• **THE PROBLEM**
Could you please find each line in the records that contains the word "WickedWhims" and copy it?

• **INFORMATION SUPPLIED**
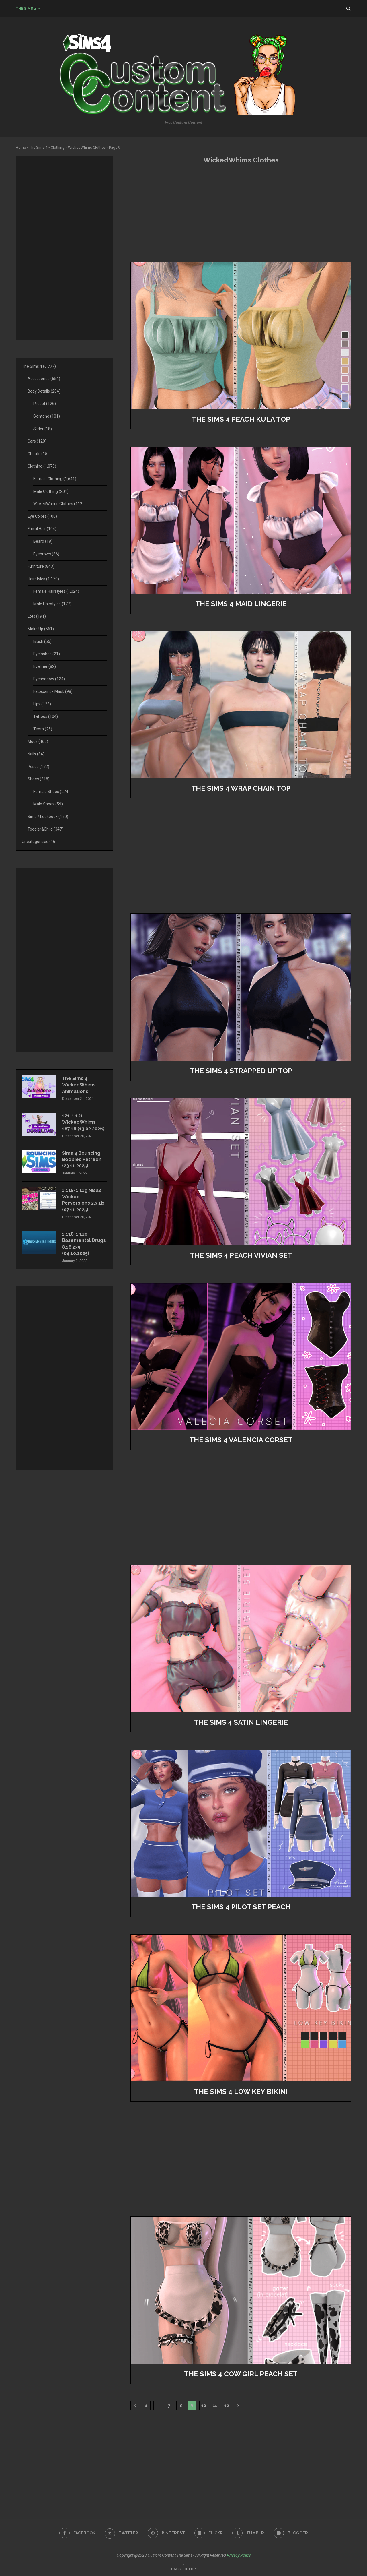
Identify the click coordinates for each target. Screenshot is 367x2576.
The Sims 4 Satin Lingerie (241, 1722)
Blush (42, 641)
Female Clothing (54, 478)
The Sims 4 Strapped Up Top (241, 1071)
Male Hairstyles (52, 604)
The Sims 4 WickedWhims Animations (79, 1085)
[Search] (348, 8)
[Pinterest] (166, 2533)
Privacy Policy (239, 2555)
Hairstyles (43, 579)
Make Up (41, 629)
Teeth (42, 729)
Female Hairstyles (56, 591)
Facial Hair (42, 528)
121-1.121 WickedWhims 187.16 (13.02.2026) (83, 1122)
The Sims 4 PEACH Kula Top (241, 419)
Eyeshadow (49, 679)
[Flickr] (208, 2533)
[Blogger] (291, 2533)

• **YOUR RESPONSE**
The Sims 4 WickedWhims Animations (79, 1085)
121-1.121 WickedWhims 187.16 (13.02.2026) (83, 1122)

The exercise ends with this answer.